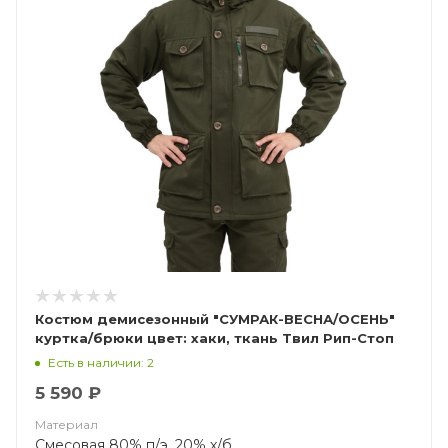
Костюм демисезонный "СУМРАК-ВЕСНА/ОСЕНЬ"
куртка/брюки цвет: хаки, ткань Твил Рип-Стоп
(ЧЗ)
Есть в наличии: 2
5 590 ₽
Материал
Смесовая 80% п/э, 20% х/б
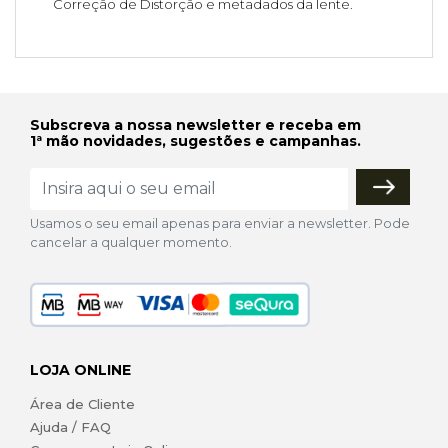
Correção de Distorção e metadados da lente.
Subscreva a nossa newsletter e receba em
1ª mão novidades, sugestões e campanhas.
Usamos o seu email apenas para enviar a newsletter. Pode
cancelar a qualquer momento.
LOJA ONLINE
Área de Cliente
Ajuda / FAQ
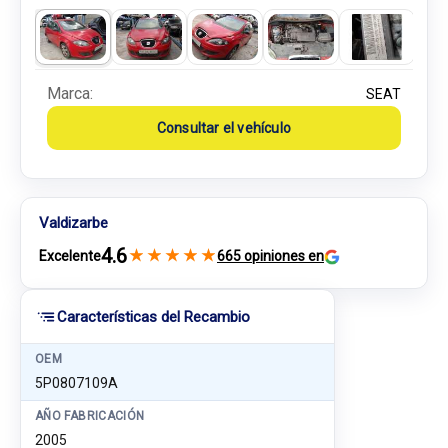
Marca:
SEAT
Consultar el vehículo
Valdizarbe
4.6
★
★
★
★
★
Excelente
665 opiniones en
Características del Recambio
OEM
5P0807109A
AÑO FABRICACIÓN
2005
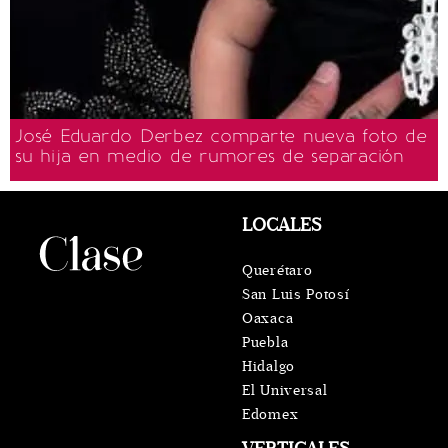
José Eduardo Derbez comparte nueva foto de
su hija en medio de rumores de separación
LOCALES
Querétaro
San Luis Potosí
Oaxaca
Puebla
Hidalgo
El Universal
Edomex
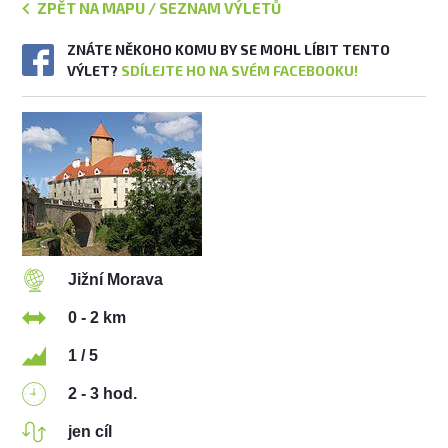
ZPĚT NA MAPU / SEZNAM VÝLETŮ
ZNÁTE NĚKOHO KOMU BY SE MOHL LÍBIT TENTO
VÝLET?
SDÍLEJTE HO NA SVÉM FACEBOOKU!
Jižní Morava
0 - 2 km
1 / 5
2 - 3 hod.
jen cíl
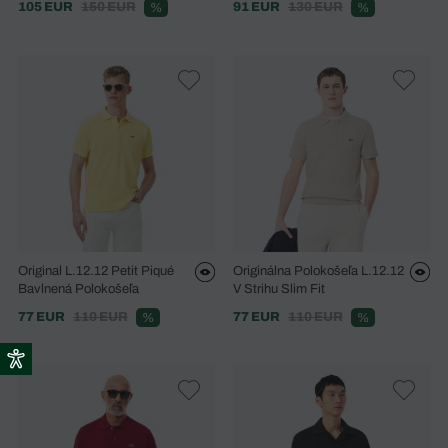
105 EUR
150 EUR
91 EUR
130 EUR
%
%
Original L.12.12 Petit Piqué
Originálna Polokošeľa L.12.12
Bavlnená Polokošeľa
V Strihu Slim Fit
77 EUR
110 EUR
77 EUR
110 EUR
%
%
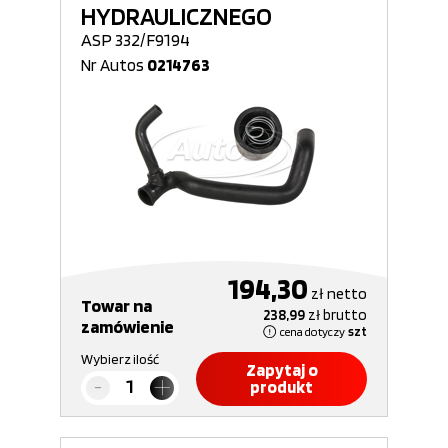
HYDRAULICZNEGO
ASP 332/F9194
Nr Autos
0214763
194,30
zł
netto
Towar na
238,99
zł
brutto
zamówienie
cena dotyczy
szt
Wybierz ilość
Zapytaj o
produkt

----------

WHAT NEEDS TO BE DONE:
The material above is to be set down exactly, with pictures removed.

SOLVED EXERCISE:
Костюм демисезонный "СУМРАК-ВЕСНА/ОСЕНЬ"
куртка/брюки цвет: хаки, ткань Твил Рип-Стоп
(ЧЗ)
Есть в наличии: 2
5 590 ₽
Материал
Смесовая 80% п/э, 20% х/б
Correção de Distorção e metadados da lente.
Subscreva a nossa newsletter e receba em
1ª mão novidades, sugestões e campanhas.
Usamos o seu email apenas para enviar a newsletter. Pode
cancelar a qualquer momento.
LOJA ONLINE
Área de Cliente
Ajuda / FAQ
Marca:
SEAT
Consultar el vehículo
Valdizarbe
4.6
★
★
★
★
★
Excelente
665 opiniones en
Características del Recambio
OEM
5P0807109A
AÑO FABRICACIÓN
2005
José Eduardo Derbez comparte nueva foto de
su hija en medio de rumores de separación
LOCALES
Querétaro
San Luis Potosí
Oaxaca
Puebla
Hidalgo
El Universal
Edomex
ZPĚT NA MAPU / SEZNAM VÝLETŮ
ZNÁTE NĚKOHO KOMU BY SE MOHL LÍBIT TENTO
VÝLET?
SDÍLEJTE HO NA SVÉM FACEBOOKU!
Jižní Morava
0 - 2 km
1 / 5
2 - 3 hod.
jen cíl
105 EUR
150 EUR
91 EUR
130 EUR
%
%
Original L.12.12 Petit Piqué
Originálna Polokošeľa L.12.12
Bavlnená Polokošeľa
V Strihu Slim Fit
77 EUR
110 EUR
77 EUR
110 EUR
%
%
HYDRAULICZNEGO
ASP 332/F9194
Nr Autos
0214763
194,30
zł
netto
Towar na
238,99
zł
brutto
zamówienie
cena dotyczy
szt
Wybierz ilość
Zapytaj o
produkt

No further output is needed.